The feds will award a total of $1.6 billion over five years to nine regional hubs across the country that will focus on one or more of six areas, including developing new 5G/6G networks, AI hardware, and electronic warfare. It’s the first request for proposals to come out of the 2022 CHIPS and Science Act, a $52 billion bipartisan measure signed by President Biden last August to address growing concern about US reliance on overseas production of computer chips.
“It is all about the ‘reshoring’ of semiconductor manufacturing,” said Christine Nolan, director of the Center for Advanced Manufacturing at the Massachusetts Technology Collaborative. “We lost a big percentage of it in the ‘80s, and now only manufacture about 11 percent [of all chips].”
The Tech. Collaborative, a state agency focused on growing the Massachusetts tech sector, is spearheading the regional proposal, which includes companies, universities, and nonprofit entities across all six New England states plus New York and New Jersey.

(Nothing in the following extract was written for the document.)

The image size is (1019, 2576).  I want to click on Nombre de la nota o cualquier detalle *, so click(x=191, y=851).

“The extraordinary concentration of colleges and universities in the Commonwealth along with existing workforce development partnerships between companies and community colleges uniquely position Massachusetts as a leading supplier of the skilled, innovative workforce that will be crucial to powering this hub,” said the letter from the Mass. delegation.
Gov. Maura Healey has also been touting the proposal. “Massachusetts has long been a leader on innovation and technology. This proposal would build on that legacy by investing in groundbreaking research, programs to train a highly skilled workforce of tomorrow, and resources for new startups and ventures,” she said in a statement.

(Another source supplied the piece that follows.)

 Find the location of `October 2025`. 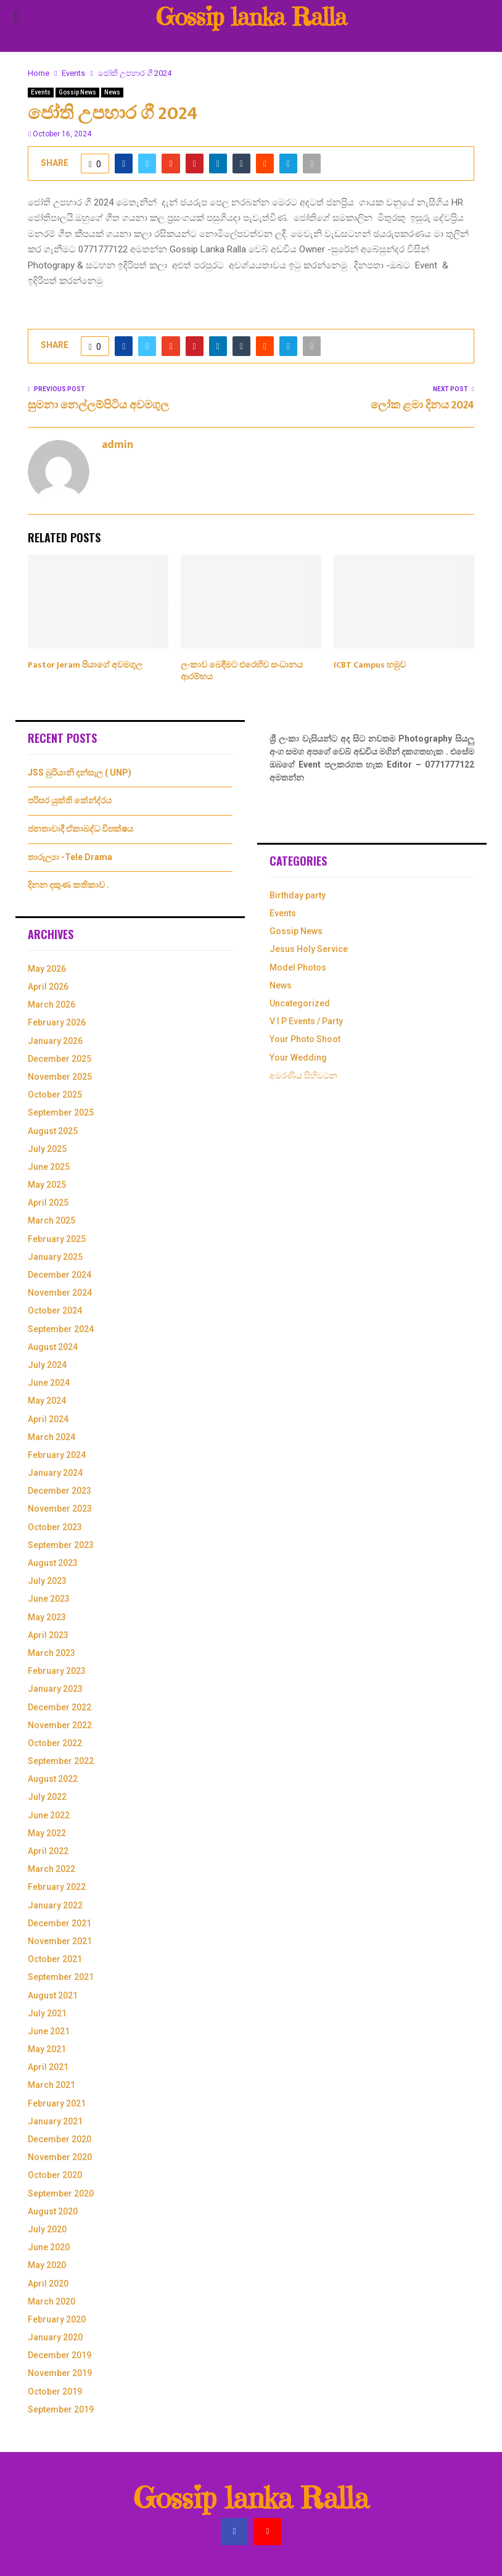

October 2025 is located at coordinates (55, 1095).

While the proposed work to bring semiconductor technology from research into manufacturing – “lab to fab” (short for fabrication) has become the mantra – would tap top scientists at MIT, New York University, and other institutions, it would rely on workers at all levels. Community colleges – and even high schools – are part of the workforce infrastructure that would help power a regional hub in the Northeast, Nolan said.
But she said the seeds for that are already planted, pointing to a state initiative that’s already bringing the kind of training needed for jobs in the project to Massachusetts high schools. She cited Fitchburg High School, which has an Innovations Pathway in advanced manufacturing. “They take courses in computer integrated manufacturing, robotics, and 3D printing,” Nolan said.
The regional application hit a bump in the road the day after it was filed. State House News Service reported that a supplemental budget bill passed Wednesday by the Massachusetts House included $585 million in bonding from a bill Healey filed in January, but left out $200 million the governor proposed for matching funds to support CHIPS Act grants.
The grant to the Defense Department was anticipating $40 million in state matching funds, but the door to that money isn’t necessarily closed. House Ways and Means chairman Aaron Michlewitz told the News Service the parts of Healey’s bond bill that weren’t initially passed by the House “are still under consideration.”The federal government will be looking for proposals that have projects that are “shovel ready,” said Nolan. “And we believe in Massachusetts we are well set up to do that.” She wasn’t ready to handicap the proposal’s chances with a hard number, but said she’s relying on “the power of positive thinking.”